**TASK TO CARRY OUT:**
The answer must be one number: how many lines in the records below contain the string "auch".

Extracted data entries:
----------

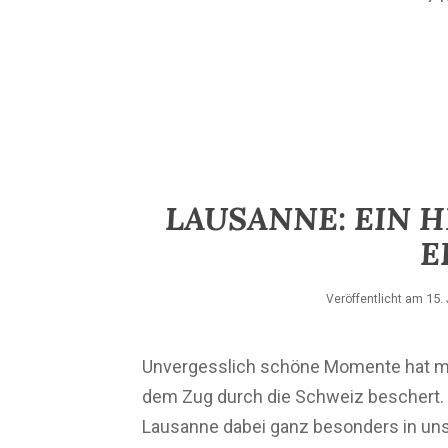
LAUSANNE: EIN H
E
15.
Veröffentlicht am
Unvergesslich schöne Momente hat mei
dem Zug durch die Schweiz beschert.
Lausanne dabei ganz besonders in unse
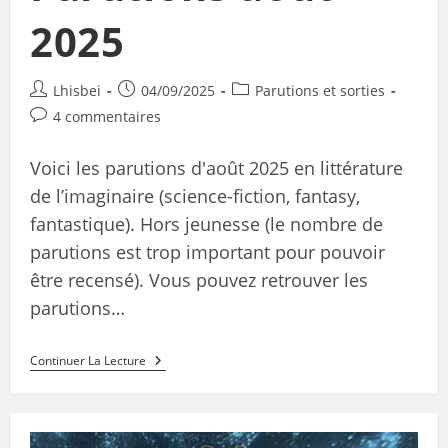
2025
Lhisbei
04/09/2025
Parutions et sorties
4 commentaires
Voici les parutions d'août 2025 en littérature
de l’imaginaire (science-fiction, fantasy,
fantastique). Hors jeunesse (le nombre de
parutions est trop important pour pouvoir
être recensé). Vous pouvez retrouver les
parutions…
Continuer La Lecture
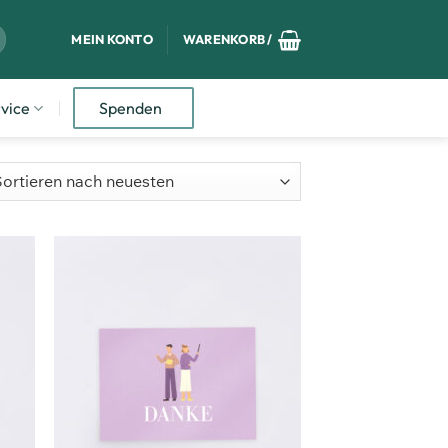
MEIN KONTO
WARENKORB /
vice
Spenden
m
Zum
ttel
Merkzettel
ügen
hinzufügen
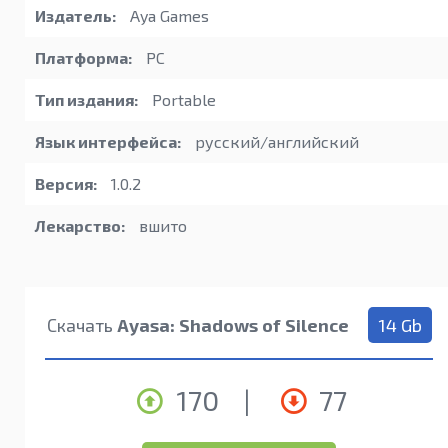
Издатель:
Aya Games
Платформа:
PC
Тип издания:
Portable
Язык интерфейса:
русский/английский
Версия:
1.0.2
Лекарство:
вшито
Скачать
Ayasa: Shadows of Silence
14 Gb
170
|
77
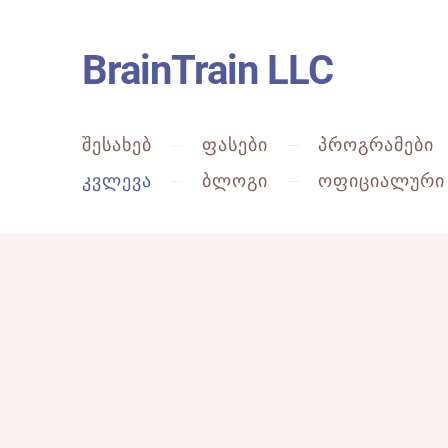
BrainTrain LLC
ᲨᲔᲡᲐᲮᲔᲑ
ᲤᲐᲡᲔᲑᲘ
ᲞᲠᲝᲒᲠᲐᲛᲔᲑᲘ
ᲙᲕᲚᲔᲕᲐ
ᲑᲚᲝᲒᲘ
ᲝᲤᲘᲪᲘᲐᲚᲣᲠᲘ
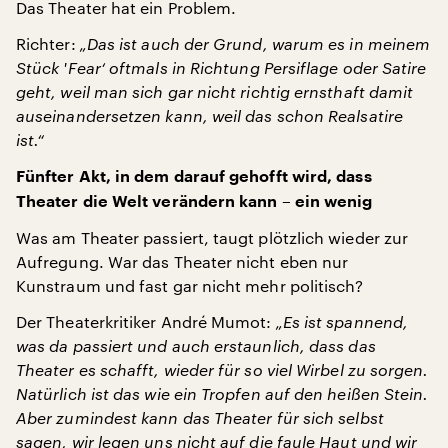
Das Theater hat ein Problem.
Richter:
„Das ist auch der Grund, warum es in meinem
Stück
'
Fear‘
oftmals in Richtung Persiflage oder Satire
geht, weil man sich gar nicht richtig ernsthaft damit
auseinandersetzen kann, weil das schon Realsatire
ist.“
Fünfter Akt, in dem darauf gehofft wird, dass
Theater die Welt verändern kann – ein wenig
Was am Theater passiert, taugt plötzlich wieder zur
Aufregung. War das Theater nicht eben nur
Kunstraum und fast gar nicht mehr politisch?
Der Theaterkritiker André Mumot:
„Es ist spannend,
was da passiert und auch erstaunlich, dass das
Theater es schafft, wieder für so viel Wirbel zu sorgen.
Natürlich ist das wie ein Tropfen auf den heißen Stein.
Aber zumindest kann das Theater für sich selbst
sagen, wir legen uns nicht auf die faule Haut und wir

----------

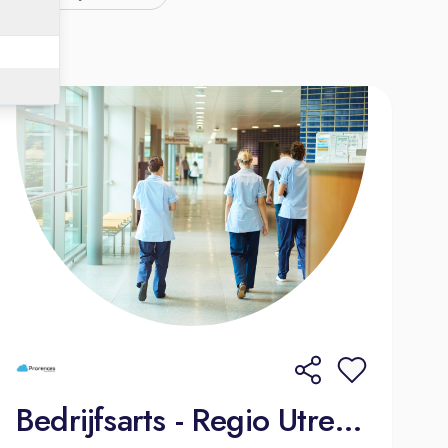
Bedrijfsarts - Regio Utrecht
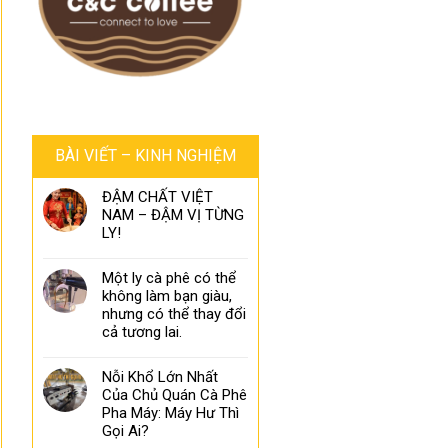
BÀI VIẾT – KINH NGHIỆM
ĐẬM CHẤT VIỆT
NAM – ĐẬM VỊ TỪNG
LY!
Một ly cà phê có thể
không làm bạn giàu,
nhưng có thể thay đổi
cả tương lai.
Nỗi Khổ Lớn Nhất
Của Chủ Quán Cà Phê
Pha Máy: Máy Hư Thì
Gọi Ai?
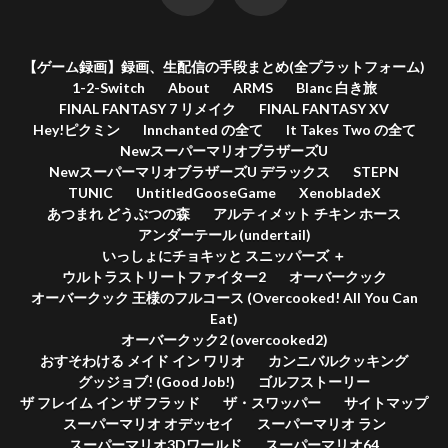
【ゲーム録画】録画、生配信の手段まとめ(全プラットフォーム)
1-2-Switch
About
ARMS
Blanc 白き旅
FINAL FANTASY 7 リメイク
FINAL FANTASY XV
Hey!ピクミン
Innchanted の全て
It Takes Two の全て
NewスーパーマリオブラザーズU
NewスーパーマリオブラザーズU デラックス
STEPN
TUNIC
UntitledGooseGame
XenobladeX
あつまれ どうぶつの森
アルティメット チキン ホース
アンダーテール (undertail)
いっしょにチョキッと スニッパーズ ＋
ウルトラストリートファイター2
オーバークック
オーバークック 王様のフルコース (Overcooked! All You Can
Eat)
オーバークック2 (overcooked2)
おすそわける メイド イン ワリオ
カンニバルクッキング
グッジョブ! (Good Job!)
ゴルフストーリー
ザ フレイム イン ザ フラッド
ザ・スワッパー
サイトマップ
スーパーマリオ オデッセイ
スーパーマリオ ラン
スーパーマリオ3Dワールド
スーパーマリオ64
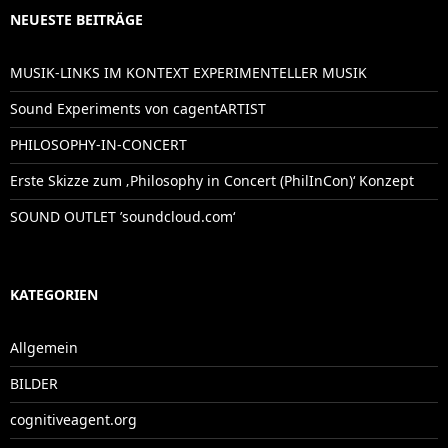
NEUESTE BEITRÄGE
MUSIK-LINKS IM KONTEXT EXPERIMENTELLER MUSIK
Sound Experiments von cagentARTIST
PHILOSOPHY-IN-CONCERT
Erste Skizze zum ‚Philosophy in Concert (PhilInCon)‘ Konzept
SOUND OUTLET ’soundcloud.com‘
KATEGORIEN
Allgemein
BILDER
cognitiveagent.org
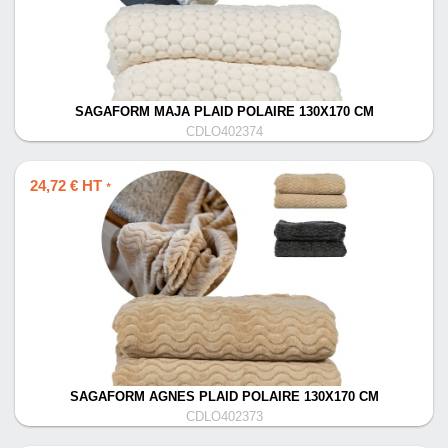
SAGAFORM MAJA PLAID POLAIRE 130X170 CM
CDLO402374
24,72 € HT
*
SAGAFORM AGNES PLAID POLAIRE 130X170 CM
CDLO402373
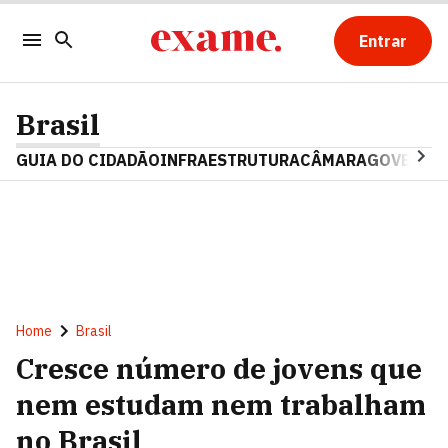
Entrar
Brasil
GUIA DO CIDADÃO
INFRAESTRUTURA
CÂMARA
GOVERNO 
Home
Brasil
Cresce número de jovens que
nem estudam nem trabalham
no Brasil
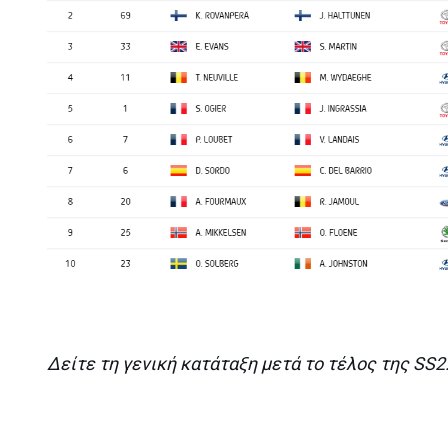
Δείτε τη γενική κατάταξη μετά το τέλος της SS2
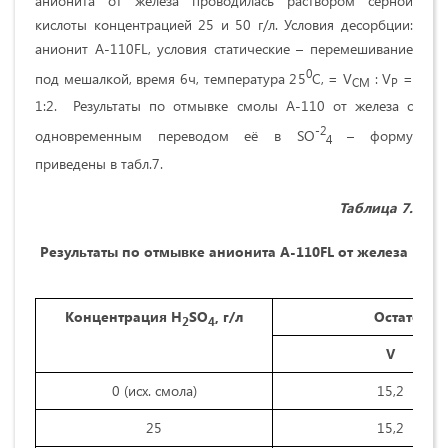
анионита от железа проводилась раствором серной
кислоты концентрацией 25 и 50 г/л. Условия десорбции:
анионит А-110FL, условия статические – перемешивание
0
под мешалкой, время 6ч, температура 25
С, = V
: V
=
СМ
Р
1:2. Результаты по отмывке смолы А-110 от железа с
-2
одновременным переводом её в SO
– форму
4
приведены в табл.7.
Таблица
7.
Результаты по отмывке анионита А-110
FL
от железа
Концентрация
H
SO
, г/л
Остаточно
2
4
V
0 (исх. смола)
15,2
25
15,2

----------

**RESULT OF THIS TASK:**
2